43 millions de dollars volatilisés en 72 heures. Une affaire choc. Et une marque au cœur de la tempête : Tesla. L’industrie automobile canadienne vit une secousse d’envergure. Derrière les chiffres et les communiqués affleurent des tensions politiques, commerciales et industrielles qui pourraient bien redéfinir le paysage de la mobilité électrique au nord de l’Amérique.
Canada vs Tesla : le bras de fer des subventions
Du 10 au 12 janvier 2025, Tesla a déclenché un tsunami dans un programme public fédéral. En moins de 72 heures, le constructeur californien a soumis 8 669 demandes de remboursement dans le cadre du programme iZEV, soit 89 % de toutes les requêtes nationales sur la période, représentant un total de 43,2 millions de dollars canadiens (environ 29,3 millions d’euros). Le programme, destiné à subventionner à hauteur de 5 000 dollars canadiens chaque véhicule électrique admissible, a ainsi été vidé en un éclair.
Mais cette opération éclair n’a pas été sans conséquences. Le ministère canadien des Transports, alerté par cette soudaine frénésie de dépôts accompagnée d’un changement discret de réglementation, a immédiatement répliqué. Chrystia Freeland, nouvelle ministre des Transports, a ordonné le gel pur et simple de tous les paiements Tesla. « Aucun paiement ne sera effectué tant que nous n’aurons pas la certitude que les demandes sont valables », a-t-elle déclaré au Toronto Star. En parallèle, la participation future de Tesla à tout programme de soutien fédéral a été suspendue, invoquant les barrières douanières imposées par les États-Unis aux produits canadiens.
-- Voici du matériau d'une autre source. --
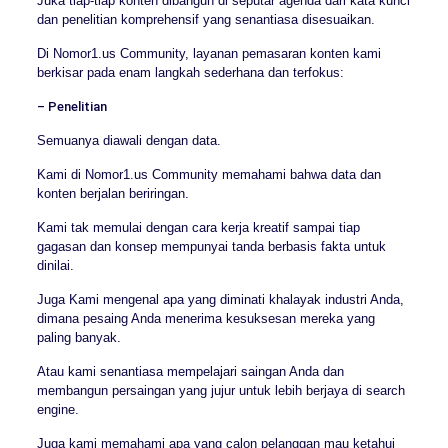
Juka tiap-tiap konten dibangun di seputar agenda dari kata kunci
dan penelitian komprehensif yang senantiasa disesuaikan.
Di Nomor1.us Community, layanan pemasaran konten kami
berkisar pada enam langkah sederhana dan terfokus:
– Penelitian
Semuanya diawali dengan data.
Kami di Nomor1.us Community memahami bahwa data dan
konten berjalan beriringan.
Kami tak memulai dengan cara kerja kreatif sampai tiap
gagasan dan konsep mempunyai tanda berbasis fakta untuk
dinilai.
Juga Kami mengenal apa yang diminati khalayak industri Anda,
dimana pesaing Anda menerima kesuksesan mereka yang
paling banyak.
Atau kami senantiasa mempelajari saingan Anda dan
membangun persaingan yang jujur untuk lebih berjaya di search
engine.
Juga kami memahami apa yang calon pelanggan mau ketahui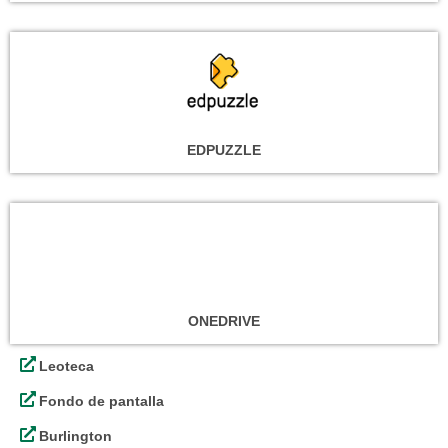
EDPUZZLE
ONEDRIVE
Leoteca
Fondo de pantalla
Burlington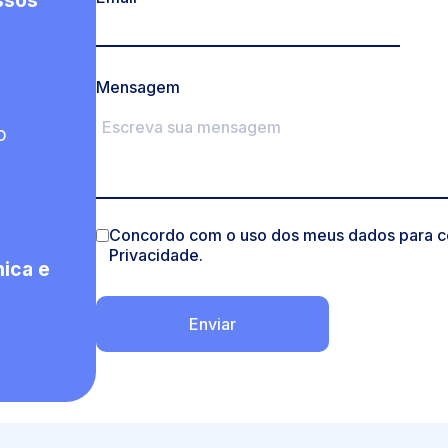
ossos
Mensagem
o
Concordo com o uso dos meus dados para con
Privacidade.
nica e
Enviar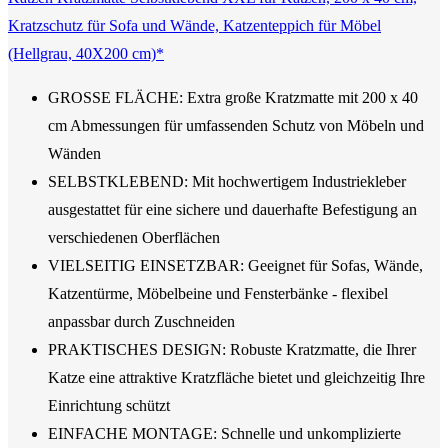
Kratzschutz für Sofa und Wände, Katzenteppich für Möbel
(Hellgrau, 40X200 cm)*
GROSSE FLÄCHE: Extra große Kratzmatte mit 200 x 40
cm Abmessungen für umfassenden Schutz von Möbeln und
Wänden
SELBSTKLEBEND: Mit hochwertigem Industriekleber
ausgestattet für eine sichere und dauerhafte Befestigung an
verschiedenen Oberflächen
VIELSEITIG EINSETZBAR: Geeignet für Sofas, Wände,
Katzentürme, Möbelbeine und Fensterbänke - flexibel
anpassbar durch Zuschneiden
PRAKTISCHES DESIGN: Robuste Kratzmatte, die Ihrer
Katze eine attraktive Kratzfläche bietet und gleichzeitig Ihre
Einrichtung schützt
EINFACHE MONTAGE: Schnelle und unkomplizierte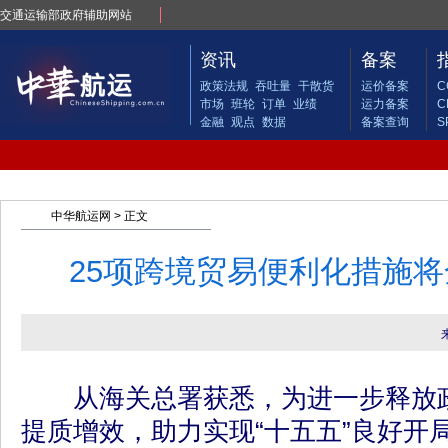
交通运输部政府辅助网站
资讯
备案
政策法规
吞吐量
干散货
运价备案
C
市场
班轮
订单
业绩
运力备案
C
金融
观点
数据
备案查询
S
中华航运网
> 正文
25项跨境贸易便利化措施
从海关总署获悉，为进一步释放政
提质增效，助力实现“十五五”良好开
Une réaction en chaîne dans les provinces
Le blocage fédéral n’est que la première couche d’une riposte qui s’étend rapidement au niveau provincial. En Colombie-Britannique, BC Hydro a exclu les composants Tesla — batteries, onduleurs, chargeurs — de son propre programme d’incitations, depuis le 12 mars 2025. À Toronto, la maire Olivia Chow a supprimé les subventions pour les taxis électriques de la marque, justifiant sa décision par la « proximité entre Elon Musk et Donald Trump », soulignant l’enjeu politique de cette décision.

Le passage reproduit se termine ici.